Questions from the “War on Terror”

The new boss, to paraphrase The Who, is a lot like the old boss.  It wasn’t supposed to be this way.  The election of President Obama, a sharp repudiation of his predecessor’s policies, including the catastrophically misguided “Global War on Terror,” promised a new direction—a promise that, in many ways, remains unfulfilled.

What is now called “Overseas Contingency Operations” looks distressingly familiar, from the “rendition” of suspected militants to Guantanamo Bay.  One difference between this newfangled strategy to combat terrorism and the one it allegedly replaced relates to drones.  According to the Islamabad-based Conflict Monitoring Centre, attacks by the pilotless aircraft in the tribal regions of Pakistan dramatically increased since Obama came to office, and have killed over 1,600 people in the past two years, mostly civilians.

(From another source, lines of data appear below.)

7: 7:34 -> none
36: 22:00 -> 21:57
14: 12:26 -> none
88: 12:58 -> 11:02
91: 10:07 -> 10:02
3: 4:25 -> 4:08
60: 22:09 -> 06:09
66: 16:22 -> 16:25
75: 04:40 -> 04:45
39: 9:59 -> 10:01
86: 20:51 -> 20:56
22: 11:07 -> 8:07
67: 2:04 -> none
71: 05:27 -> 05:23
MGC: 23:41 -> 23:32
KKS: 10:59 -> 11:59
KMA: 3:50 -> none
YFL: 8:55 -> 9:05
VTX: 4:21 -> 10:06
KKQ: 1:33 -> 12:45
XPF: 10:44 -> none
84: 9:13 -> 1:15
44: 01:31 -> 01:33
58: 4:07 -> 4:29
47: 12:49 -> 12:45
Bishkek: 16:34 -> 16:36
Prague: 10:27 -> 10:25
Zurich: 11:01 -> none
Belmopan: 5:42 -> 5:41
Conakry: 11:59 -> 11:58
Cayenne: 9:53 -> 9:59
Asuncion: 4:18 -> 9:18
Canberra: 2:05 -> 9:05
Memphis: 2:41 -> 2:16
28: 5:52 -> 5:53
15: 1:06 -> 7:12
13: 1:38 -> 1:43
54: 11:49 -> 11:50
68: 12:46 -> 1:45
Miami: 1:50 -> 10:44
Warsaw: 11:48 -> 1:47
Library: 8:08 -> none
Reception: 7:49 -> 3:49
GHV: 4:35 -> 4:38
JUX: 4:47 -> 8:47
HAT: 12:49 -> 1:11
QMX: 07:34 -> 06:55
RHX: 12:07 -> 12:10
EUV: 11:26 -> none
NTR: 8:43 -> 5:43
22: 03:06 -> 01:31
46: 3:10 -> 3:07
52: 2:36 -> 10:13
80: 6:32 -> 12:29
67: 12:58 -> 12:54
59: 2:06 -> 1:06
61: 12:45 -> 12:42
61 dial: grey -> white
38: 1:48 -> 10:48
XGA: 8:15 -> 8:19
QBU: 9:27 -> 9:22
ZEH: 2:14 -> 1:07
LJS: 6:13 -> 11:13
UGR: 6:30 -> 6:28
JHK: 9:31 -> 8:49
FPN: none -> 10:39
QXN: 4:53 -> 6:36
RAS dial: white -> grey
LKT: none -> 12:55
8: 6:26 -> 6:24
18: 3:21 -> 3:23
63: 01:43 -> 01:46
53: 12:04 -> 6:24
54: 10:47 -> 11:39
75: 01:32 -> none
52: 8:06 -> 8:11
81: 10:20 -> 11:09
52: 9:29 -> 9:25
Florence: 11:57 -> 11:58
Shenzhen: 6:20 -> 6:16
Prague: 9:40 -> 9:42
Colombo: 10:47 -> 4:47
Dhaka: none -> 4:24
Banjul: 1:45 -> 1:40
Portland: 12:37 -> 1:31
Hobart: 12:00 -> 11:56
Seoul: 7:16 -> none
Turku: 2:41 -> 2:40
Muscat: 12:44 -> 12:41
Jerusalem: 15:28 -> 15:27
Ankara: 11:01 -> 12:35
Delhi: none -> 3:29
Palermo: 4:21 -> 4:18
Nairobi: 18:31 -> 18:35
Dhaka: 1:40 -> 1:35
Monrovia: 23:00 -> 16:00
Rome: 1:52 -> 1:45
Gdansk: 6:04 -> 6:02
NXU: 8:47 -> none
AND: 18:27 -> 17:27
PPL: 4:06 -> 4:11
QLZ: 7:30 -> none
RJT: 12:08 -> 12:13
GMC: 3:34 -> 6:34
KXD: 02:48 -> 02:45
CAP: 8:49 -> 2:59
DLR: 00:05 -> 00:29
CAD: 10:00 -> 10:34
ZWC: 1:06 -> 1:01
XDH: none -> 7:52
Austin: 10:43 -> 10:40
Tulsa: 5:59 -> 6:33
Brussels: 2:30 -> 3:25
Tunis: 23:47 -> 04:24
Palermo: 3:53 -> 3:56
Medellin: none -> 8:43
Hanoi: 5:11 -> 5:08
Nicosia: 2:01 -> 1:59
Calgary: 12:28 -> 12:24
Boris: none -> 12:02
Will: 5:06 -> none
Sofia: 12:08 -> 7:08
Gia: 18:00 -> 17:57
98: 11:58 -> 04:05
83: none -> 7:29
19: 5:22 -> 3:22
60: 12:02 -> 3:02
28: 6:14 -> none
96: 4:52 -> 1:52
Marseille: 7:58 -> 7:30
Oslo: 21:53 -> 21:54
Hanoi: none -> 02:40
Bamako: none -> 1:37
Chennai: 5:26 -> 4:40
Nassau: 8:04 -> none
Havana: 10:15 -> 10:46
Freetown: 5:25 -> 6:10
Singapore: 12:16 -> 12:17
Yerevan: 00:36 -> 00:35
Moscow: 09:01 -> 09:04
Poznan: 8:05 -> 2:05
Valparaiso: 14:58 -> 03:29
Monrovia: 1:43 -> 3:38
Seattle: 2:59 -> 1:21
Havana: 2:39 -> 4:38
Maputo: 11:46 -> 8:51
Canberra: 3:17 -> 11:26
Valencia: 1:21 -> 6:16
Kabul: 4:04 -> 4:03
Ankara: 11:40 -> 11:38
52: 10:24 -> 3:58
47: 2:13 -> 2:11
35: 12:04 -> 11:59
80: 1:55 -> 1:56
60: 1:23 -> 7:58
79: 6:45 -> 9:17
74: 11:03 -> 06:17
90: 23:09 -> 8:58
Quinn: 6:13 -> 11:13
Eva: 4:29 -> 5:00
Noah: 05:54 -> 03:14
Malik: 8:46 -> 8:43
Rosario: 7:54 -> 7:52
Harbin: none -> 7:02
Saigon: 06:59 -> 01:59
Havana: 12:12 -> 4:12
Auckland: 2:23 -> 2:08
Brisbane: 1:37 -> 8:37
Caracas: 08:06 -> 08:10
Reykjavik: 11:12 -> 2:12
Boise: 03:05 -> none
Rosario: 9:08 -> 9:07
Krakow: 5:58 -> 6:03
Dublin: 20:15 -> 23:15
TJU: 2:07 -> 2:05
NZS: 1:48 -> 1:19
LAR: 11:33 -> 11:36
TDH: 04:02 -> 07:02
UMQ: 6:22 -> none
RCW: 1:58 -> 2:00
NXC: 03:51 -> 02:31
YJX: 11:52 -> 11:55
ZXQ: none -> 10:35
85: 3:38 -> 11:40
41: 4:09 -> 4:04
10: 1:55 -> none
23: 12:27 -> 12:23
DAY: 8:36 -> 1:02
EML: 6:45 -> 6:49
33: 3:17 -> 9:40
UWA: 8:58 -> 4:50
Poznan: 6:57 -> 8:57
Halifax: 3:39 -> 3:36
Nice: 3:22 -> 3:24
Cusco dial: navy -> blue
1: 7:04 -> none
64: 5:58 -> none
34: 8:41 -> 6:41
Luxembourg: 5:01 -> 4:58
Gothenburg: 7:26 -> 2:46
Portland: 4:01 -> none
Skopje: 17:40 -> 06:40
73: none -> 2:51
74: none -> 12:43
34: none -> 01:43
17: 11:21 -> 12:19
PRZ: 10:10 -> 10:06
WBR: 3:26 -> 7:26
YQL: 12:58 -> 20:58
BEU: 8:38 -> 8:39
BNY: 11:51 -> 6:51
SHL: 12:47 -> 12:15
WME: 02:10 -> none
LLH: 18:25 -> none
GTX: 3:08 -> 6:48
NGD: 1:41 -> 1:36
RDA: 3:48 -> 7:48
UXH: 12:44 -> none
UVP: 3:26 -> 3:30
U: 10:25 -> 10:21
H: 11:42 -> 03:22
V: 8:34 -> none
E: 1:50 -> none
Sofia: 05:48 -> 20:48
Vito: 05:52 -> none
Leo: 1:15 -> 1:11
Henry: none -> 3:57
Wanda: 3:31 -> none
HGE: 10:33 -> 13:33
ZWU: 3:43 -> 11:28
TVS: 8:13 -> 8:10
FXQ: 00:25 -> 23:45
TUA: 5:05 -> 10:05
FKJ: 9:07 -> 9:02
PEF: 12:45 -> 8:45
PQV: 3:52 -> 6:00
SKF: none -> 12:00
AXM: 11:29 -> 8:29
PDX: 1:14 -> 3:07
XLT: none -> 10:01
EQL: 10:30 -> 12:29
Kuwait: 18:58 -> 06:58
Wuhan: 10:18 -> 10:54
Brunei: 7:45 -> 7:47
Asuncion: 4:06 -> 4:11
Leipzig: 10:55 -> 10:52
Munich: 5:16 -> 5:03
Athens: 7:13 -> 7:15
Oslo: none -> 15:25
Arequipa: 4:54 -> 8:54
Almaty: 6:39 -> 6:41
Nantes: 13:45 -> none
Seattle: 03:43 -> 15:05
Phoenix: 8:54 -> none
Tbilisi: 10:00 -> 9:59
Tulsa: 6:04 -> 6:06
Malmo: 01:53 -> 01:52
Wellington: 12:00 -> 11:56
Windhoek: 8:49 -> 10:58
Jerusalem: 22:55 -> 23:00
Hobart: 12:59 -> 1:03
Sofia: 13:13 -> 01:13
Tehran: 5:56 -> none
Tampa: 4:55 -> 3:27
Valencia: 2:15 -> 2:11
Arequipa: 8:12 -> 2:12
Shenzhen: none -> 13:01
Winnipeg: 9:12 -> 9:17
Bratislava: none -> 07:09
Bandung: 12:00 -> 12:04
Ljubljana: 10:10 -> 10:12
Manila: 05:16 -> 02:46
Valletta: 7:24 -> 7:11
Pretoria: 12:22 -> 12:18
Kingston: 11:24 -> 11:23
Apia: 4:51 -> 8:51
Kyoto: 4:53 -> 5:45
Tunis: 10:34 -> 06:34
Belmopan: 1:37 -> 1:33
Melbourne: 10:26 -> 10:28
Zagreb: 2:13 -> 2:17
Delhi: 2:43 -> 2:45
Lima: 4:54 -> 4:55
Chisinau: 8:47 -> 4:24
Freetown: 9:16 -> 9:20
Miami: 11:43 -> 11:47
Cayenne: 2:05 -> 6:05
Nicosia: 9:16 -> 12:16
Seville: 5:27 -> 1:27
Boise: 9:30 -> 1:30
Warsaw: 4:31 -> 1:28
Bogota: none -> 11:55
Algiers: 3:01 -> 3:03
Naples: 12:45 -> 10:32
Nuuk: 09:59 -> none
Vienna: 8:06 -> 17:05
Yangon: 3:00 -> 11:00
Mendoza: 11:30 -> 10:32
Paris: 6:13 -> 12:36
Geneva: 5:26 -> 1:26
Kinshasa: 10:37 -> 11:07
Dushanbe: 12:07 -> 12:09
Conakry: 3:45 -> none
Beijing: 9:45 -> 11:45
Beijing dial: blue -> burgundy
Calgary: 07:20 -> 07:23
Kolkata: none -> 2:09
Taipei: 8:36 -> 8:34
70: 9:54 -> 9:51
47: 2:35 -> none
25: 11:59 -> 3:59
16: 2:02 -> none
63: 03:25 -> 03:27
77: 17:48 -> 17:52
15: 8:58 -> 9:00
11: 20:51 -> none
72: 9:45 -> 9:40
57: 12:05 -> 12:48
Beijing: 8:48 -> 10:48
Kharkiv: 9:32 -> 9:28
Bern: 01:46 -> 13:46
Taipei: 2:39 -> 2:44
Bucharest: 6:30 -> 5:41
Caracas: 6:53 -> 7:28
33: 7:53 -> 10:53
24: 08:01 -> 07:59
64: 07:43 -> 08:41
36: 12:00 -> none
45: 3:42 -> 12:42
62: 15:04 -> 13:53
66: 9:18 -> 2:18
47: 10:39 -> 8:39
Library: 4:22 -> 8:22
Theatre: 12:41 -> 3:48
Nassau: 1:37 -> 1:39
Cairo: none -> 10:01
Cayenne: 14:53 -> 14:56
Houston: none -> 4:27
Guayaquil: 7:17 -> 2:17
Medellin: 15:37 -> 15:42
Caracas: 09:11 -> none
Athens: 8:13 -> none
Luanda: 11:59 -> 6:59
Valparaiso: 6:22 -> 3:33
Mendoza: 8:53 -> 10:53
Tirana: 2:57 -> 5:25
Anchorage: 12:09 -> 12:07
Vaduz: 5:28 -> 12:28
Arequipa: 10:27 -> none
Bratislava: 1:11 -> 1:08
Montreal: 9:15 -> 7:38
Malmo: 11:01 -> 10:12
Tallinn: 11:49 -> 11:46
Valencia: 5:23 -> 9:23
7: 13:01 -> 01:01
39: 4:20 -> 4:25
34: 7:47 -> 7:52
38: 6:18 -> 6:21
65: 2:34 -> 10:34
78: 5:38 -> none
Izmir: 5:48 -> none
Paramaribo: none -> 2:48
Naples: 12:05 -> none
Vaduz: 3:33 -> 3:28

The US claims that the tactic is highly effective.  That case is made by the grisly fate of Baitullah Mehsud, the onetime Taliban leader, who was killed when missiles shot from a Predator drone crashed into the building rooftop in South Waziristan where he was relaxing.  Al-Qaeda’s third in command, Egyptian-born Mustafa Abu al-Yazid, was taken out in similar fashion in North Waziristan.

Supporters of using drones in Pakistan’s lawless regions also argue that Islamabad’s refusal to take the radical elements in their midst leaves no other choice.  Perhaps.  But are civilian casualties from the strikes fueling widespread resentment, thereby empowering the Taliban and, by extension, al-Qaeda?  It is the sort of question the US raised pre-9/11 with respect to Israel’s policy of “targeted assassination” of Palestinian militants.  The shoe is now on the other foot, but there is little appetite to consider whether a tactic that may cause extensive “collateral damage” is counterproductive, as America once claimed.

There are other questions.  Are the strikes extra-judicial, as critics argue (the US thought so before laws were promulgated recently permitting “anticipatory” self-defense)?  Do such tactics, because of their clandestine nature, run the risk of being used indiscriminately?  And what accountability exists when operations go awry?  Who is responsible?

Things get even murkier when it comes to knocking off civilians, not just enemies on the battlefield.  Last November, two Iranian scientists associated with their country’s nuclear program were targeted in Tehran, possibly by Israeli or American intelligence.  In both cases, bombs attached to the side of their respective vehicles by men on passing motorcycles detonated almost simultaneously.  The attacks killed one of the scientists and severely wounded the other, and gravely injured both their wives.  The American Conservative called it “murder.”

The magazine noted the glee with which hawkish members of the chattering class reacted to the incident.  “Every nuclear scientist who has a ‘car accident,’” blogger Jennifer Rubin wrote in the Washington Post, should be considered “as the ultimate targeted sanction.”  The Atlantic’s Jeffrey Goldberg euphemistically lauded “active measures” to “deny Iran the knowledge of its scientists.”  Does endorsing such skullduggery, The American Conservative wonders, imply endorsing reciprocal behavior, such as the apparent Kremlin-ordered hit on dissident Alexander Litvinenko?

It’s a good question.  But can the US afford not to engage in such dark arts when the stakes are so high, as in a nuclear Iran?  What criteria should determine if and when the country takes the plunge?  And what about fears of a slippery slope?  Indeed, political assassinations were outlawed precisely because the practice was outrageously abused (exceptions are permitted during times of war and, it is argued, for combating terrorism).  Is this a Pandora’s Box we really want to once again pry open, provided it’s not too late?

Such vexing matters comprise a miasma famously described in another context as the “fog of war.”  There are no easy answers.  But asking difficult questions is critical.  Without scrutiny accountability is lost, which risks imperiling the values we seek to uphold.  And there is also the danger of strategic blunder if we don’t carefully assess how we’re conducting the Global War on Terror, or whatever is the label du jour of the never-ending campaign.

Sadly, just as the new boss is quite like the old boss, so, too, is our propensity for unquestioned acceptance of government policy in times of war.  History teaches the importance of fighting this tendency.  It won’t be easy.  But to once again riff off The Who, we shouldn’t risk being fooled again.